Sunday, March 19, 2006

I love Ray Davies' voice so so much.

I need my Kinks fix, this weekend. I listen to these beautiful songs and feel a little angry that people hardly talk about them. It's like the 60s canon has only room for four or five people, and everyone else is 'not as good'. As I discover more and more of these bands, I'm a little shocked by how many of them are generally, criminally neglected. And as the header says, the voice. Not even the Beatles had a voice like this, a voice I hear and immediately want to sing along with.

Currently stuck on 'Waterloo Sunset'. It is love.




TV is fascinating. Just yesterday I caught two very hmmworthy shows.


One: America's Next Top Model. Because tv, especially this brand of 'reality tv', is so carefully scripted, it's amazing how much shit people are capable of spouting. So we have six girls travelling to Japan to be judged on their 'commercial value', literally and literally.

One of the things they have to do is act for an advertisement for some kind of Japanese food.
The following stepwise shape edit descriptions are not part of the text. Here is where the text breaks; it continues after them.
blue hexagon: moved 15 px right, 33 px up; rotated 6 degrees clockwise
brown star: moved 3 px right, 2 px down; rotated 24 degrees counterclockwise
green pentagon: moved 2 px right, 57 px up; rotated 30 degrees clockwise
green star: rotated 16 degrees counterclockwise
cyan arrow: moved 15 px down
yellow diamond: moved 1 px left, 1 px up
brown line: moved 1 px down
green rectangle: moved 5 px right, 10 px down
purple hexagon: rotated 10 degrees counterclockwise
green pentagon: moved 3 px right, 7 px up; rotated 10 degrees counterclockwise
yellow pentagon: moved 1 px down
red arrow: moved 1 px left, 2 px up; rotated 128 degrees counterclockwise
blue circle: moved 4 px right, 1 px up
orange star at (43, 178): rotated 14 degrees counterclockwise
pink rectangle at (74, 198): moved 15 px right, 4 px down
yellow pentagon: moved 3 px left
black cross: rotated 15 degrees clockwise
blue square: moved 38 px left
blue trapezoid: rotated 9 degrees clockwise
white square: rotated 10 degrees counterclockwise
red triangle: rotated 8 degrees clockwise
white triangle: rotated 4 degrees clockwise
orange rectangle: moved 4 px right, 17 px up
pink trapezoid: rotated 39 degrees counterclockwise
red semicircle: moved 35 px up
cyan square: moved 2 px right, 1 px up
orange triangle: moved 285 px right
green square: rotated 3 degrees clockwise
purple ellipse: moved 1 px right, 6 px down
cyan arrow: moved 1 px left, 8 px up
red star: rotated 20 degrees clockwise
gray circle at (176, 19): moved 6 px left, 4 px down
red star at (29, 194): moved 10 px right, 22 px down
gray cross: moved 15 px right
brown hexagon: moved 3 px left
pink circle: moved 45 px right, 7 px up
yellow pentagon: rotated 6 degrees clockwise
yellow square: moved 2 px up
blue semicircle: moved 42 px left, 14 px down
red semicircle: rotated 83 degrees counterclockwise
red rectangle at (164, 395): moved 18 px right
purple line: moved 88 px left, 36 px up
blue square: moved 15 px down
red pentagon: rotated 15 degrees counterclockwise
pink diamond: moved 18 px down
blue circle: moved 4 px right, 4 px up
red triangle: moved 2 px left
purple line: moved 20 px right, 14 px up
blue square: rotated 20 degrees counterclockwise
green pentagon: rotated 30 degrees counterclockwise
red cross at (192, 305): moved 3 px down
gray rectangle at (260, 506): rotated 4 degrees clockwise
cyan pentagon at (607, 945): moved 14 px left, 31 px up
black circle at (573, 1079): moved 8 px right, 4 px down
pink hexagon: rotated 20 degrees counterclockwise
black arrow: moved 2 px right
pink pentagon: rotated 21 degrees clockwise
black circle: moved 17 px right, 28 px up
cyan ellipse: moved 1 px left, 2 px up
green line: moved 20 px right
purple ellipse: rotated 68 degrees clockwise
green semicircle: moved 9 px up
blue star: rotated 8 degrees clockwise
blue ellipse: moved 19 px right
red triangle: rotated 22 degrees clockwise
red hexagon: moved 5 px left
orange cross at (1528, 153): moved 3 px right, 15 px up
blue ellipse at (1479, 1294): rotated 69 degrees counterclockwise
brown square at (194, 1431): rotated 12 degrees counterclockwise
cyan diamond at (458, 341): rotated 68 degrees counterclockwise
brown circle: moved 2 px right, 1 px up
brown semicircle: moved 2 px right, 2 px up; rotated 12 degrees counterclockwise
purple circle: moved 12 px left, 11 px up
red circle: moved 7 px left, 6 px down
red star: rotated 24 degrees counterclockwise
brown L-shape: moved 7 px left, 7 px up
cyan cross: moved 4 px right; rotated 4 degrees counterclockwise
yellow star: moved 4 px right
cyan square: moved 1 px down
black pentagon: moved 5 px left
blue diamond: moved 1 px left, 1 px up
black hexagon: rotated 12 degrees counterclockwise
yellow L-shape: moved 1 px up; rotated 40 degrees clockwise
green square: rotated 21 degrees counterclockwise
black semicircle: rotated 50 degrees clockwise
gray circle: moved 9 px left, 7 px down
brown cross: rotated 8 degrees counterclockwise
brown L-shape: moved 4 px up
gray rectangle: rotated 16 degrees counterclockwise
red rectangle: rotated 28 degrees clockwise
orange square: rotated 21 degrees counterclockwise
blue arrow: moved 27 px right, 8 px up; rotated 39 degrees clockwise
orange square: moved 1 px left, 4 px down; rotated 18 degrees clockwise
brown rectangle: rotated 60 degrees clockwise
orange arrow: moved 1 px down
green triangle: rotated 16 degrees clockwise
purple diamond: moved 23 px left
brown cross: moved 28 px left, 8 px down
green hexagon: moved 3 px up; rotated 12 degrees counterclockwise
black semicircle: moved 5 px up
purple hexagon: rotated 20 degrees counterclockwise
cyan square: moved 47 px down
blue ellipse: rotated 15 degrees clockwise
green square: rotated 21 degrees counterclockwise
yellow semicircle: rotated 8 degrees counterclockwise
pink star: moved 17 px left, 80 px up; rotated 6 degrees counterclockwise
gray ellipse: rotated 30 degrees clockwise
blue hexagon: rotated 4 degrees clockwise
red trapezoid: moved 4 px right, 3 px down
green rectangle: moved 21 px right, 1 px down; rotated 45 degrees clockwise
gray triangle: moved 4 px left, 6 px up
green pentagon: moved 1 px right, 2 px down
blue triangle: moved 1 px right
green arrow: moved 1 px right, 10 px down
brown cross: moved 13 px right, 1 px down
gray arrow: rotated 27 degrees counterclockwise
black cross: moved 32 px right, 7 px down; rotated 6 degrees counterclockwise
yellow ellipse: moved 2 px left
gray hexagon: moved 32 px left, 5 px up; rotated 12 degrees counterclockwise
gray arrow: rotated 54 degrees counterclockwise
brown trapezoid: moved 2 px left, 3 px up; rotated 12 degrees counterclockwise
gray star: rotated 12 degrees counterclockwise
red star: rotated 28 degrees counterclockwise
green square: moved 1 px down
One of the girls can't make herself swallow it; she ducks under the table and spits the food out into a glass. Reality tv is all about moments like these. As the judges put on various faces of malicious delight barely disguised as horror, you get the sense, shit, this girl's in trouble. And she is. Tyra Banks, who hosts the programme, looking remarkably like a sour blanched b-movie vampire, shakes her head, says things: 'As a model you have to respect the product.' The others chip in gravely, clearly enjoying it. 'A model has to have humility.' 'You have to CONNECT with the product, you have to convince people.' And, here is the crucial part, 'You want to be a top model, you gotta suck it up.'

To be a top model, you have to suck it up. Because that proves your dedication. Your determination, your desperation, your reason for being.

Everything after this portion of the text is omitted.